Public opinion on the Los Angeles deployment
| Pollster | Field dates | Sample^{†} | Support/Approve | Oppose/Disapprove | Ref. |
|---|---|---|---|---|---|
| Reuters/Ipsos | June 11–12, 2025 | 1,136 (online) | 48% | 41% |  |
| Washington Post–Schar School | June 10, 2025 | 1,015 (SMS) | 41% | 44% |  |
| YouGov/Economist | June 10, 2025 | 4,309 (online) | 34% | 47% |  |

^{†} U.S. adults nationwide; survey methodology in parentheses. Totals may not equal 100% due to undecided respondents and rounding.

The polling data revealed significant differences in opinion based on party affiliation and geography. Republican support for the deployment ranged from 68% to 86% across surveys, while Democratic support remained at 13% or below in all polls. The Reuters/Ipsos survey found that 35% of respondents approved of Trump's handling of the Los Angeles situation, while 50% disapproved.
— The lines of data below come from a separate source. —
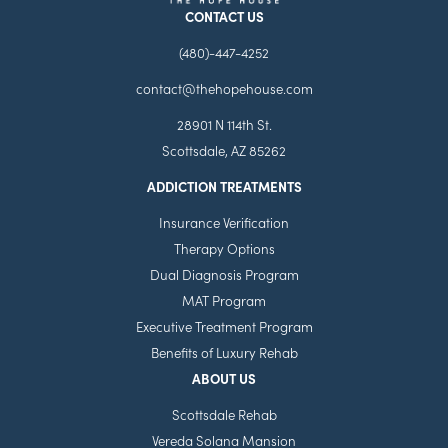
CONTACT US
(480)-447-4252
contact@thehopehouse.com
28901 N 114th St.
Scottsdale, AZ 85262
ADDICTION TREATMENTS
Insurance Verification
Therapy Options
Dual Diagnosis Program
MAT Program
Executive Treatment Program
Benefits of Luxury Rehab
ABOUT US
Scottsdale Rehab
Vereda Solana Mansion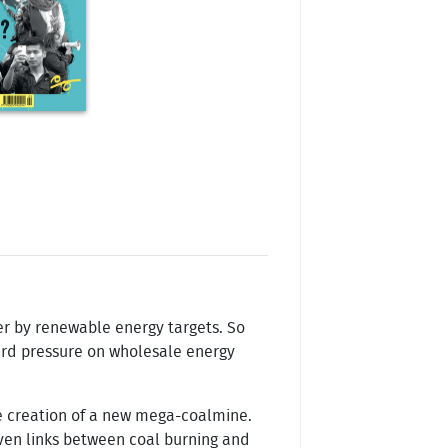
her by renewable energy targets. So
ward pressure on wholesale energy
he creation of a new mega-coalmine.
oven links between coal burning and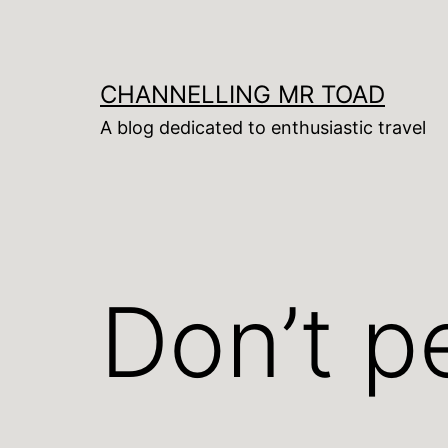
Skip
to
content
CHANNELLING MR TOAD
A blog dedicated to enthusiastic travel
Don’t pe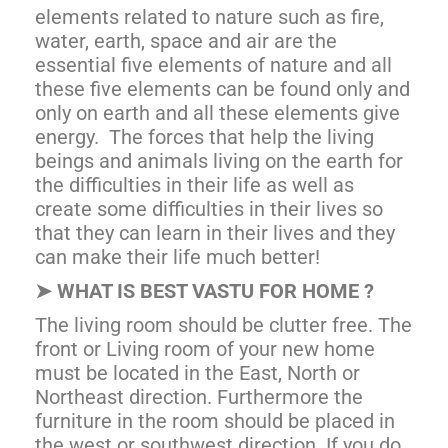
elements related to nature such as fire,
water, earth, space and air are the
essential five elements of nature and all
these five elements can be found only and
only on earth and all these elements give
energy. The forces that help the living
beings and animals living on the earth for
the difficulties in their life as well as
create some difficulties in their lives so
that they can learn in their lives and they
can make their life much better!
➤
WHAT IS BEST VASTU FOR HOME ?
The living room should be clutter free. The
front or Living room of your new home
must be located in the East, North or
Northeast direction. Furthermore the
furniture in the room should be placed in
the west or southwest direction. If you do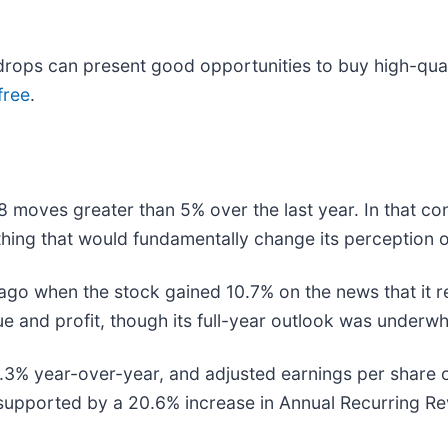
rops can present good opportunities to buy high-quali
free
.
8 moves greater than 5% over the last year. In that co
hing that would fundamentally change its perception o
o when the stock gained 10.7% on the news that it re
nue and profit, though its full-year outlook was underw
.3% year-over-year, and adjusted earnings per share o
upported by a 20.6% increase in Annual Recurring Rev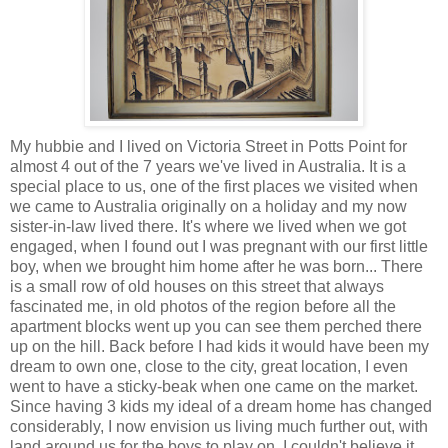
My hubbie and I lived on Victoria Street in Potts Point for
almost 4 out of the 7 years we've lived in Australia. It is a
special place to us, one of the first places we visited when
we came to Australia originally on a holiday and my now
sister-in-law lived there. It's where we lived when we got
engaged, when I found out I was pregnant with our first little
boy, when we brought him home after he was born... There
is a small row of old houses on this street that always
fascinated me, in old photos of the region before all the
apartment blocks went up you can see them perched there
up on the hill. Back before I had kids it would have been my
dream to own one, close to the city, great location, I even
went to have a sticky-beak when one came on the market.
Since having 3 kids my ideal of a dream home has changed
considerably, I now envision us living much further out, with
land around us for the boys to play on. I couldn't believe it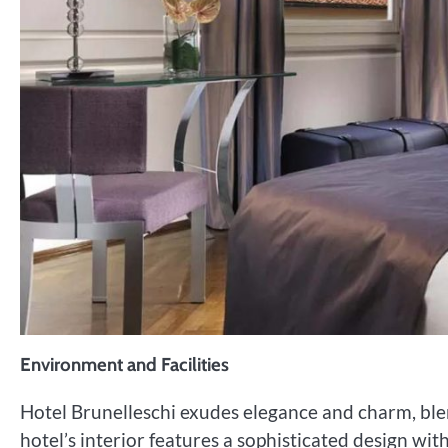
Environment and Facilities
Hotel Brunelleschi exudes elegance and charm, ble
hotel’s interior features a sophisticated design with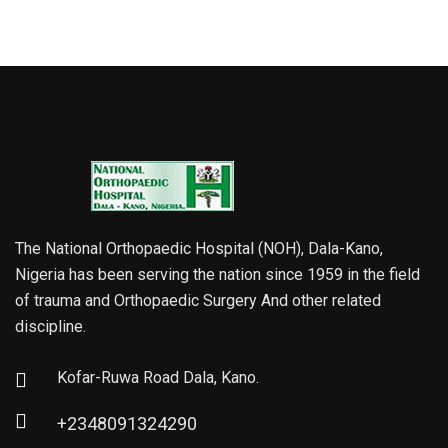
The National Orthopaedic Hospital (NOH), Dala-Kano,
Nigeria has been serving the nation since 1959 in the field
of trauma and Orthopaedic Surgery And other related
discipline.
Kofar-Ruwa Road Dala, Kano.
+2348091324290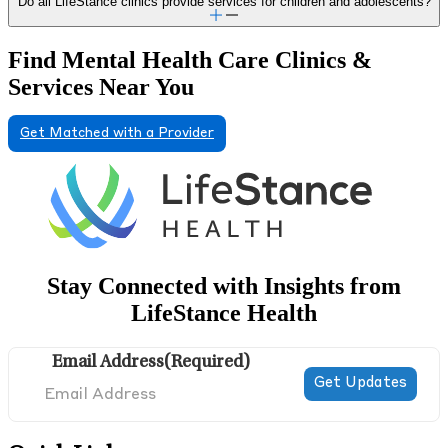
Do all LifeStance clinics provide services for children and adolescents?
Find Mental Health Care Clinics &
Services Near You
Get Matched with a Provider
Stay Connected with Insights from
LifeStance Health
Email Address
(Required)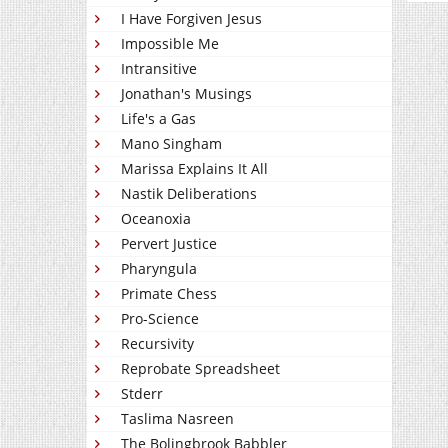
I Have Forgiven Jesus
Impossible Me
Intransitive
Jonathan's Musings
Life's a Gas
Mano Singham
Marissa Explains It All
Nastik Deliberations
Oceanoxia
Pervert Justice
Pharyngula
Primate Chess
Pro-Science
Recursivity
Reprobate Spreadsheet
Stderr
Taslima Nasreen
The Bolingbrook Babbler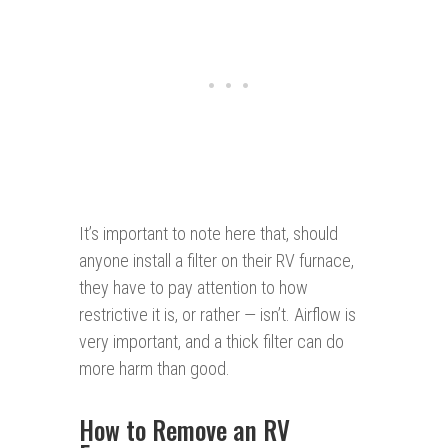
It’s important to note here that, should
anyone install a filter on their RV furnace,
they have to pay attention to how
restrictive it is, or rather — isn’t. Airflow is
very important, and a thick filter can do
more harm than good.
How to Remove an RV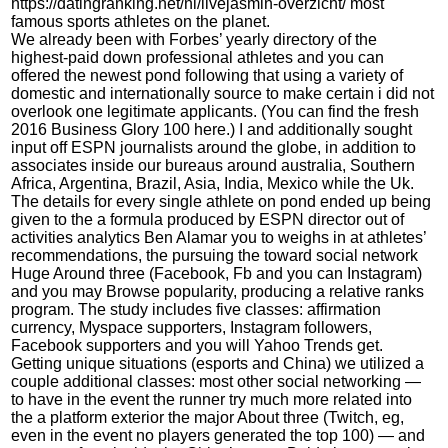
https://datingranking.net/nl/livejasmin-overzicht/
most
famous sports athletes on the planet.
We already been with Forbes’ yearly directory of the
highest-paid down professional athletes and you can
offered the newest pond following that using a variety of
domestic and internationally source to make certain i did not
overlook one legitimate applicants. (You can find the fresh
2016 Business Glory 100 here.) I and additionally sought
input off ESPN journalists around the globe, in addition to
associates inside our bureaus around australia, Southern
Africa, Argentina, Brazil, Asia, India, Mexico while the Uk.
The details for every single athlete on pond ended up being
given to the a formula produced by ESPN director out of
activities analytics Ben Alamar you to weighs in at athletes’
recommendations, the pursuing the toward social network
Huge Around three (Facebook, Fb and you can Instagram)
and you may Browse popularity, producing a relative ranks
program. The study includes five classes: affirmation
currency, Myspace supporters, Instagram followers,
Facebook supporters and you will Yahoo Trends get.
Getting unique situations (esports and China) we utilized a
couple additional classes: most other social networking —
to have in the event the runner try much more related into
the a platform exterior the major About three (Twitch, eg,
even in the event no players generated the top 100) — and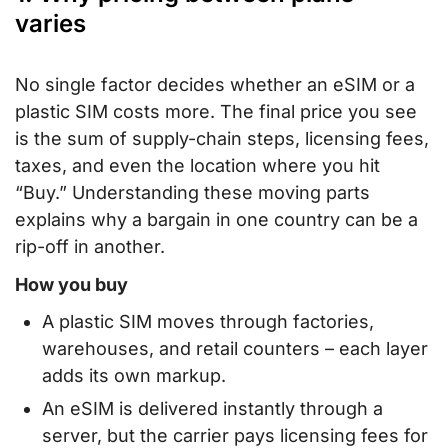
varies
No single factor decides whether an eSIM or a
plastic SIM costs more. The final price you see
is the sum of supply-chain steps, licensing fees,
taxes, and even the location where you hit
“Buy.” Understanding these moving parts
explains why a bargain in one country can be a
rip-off in another.
How you buy
A plastic SIM moves through factories,
warehouses, and retail counters – each layer
adds its own markup.
An eSIM is delivered instantly through a
server, but the carrier pays licensing fees for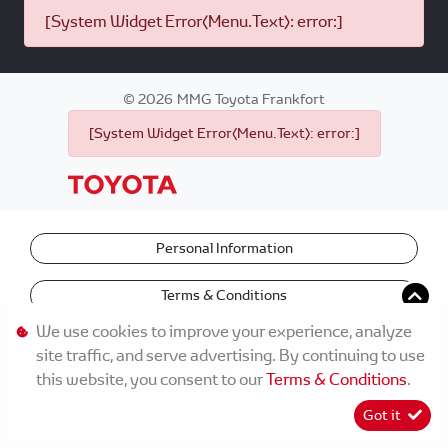
[System Widget Error(Menu.Text): error:]
©
2026
MMG Toyota Frankfort
[System Widget Error(Menu.Text): error:]
Personal Information
Terms & Conditions
We use cookies to improve your experience, analyze
site traffic, and serve advertising. By continuing to use
this website, you consent to our
Terms & Conditions
.
Got it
Regional differences were also apparent in the polling results. The Washington Post–Schar School poll found that California residents opposed the deployment 58%–32%, a larger margin of opposition than recorded nationally. Independent voters showed net opposition to the deployment across the three surveys, with opposition margins of approximately 15 percentage points.

===End of deployment===
Trump announced the end of the National Guard Deployment in Los Angeles, as well as in Chicago and Portland, on December 31, 2025.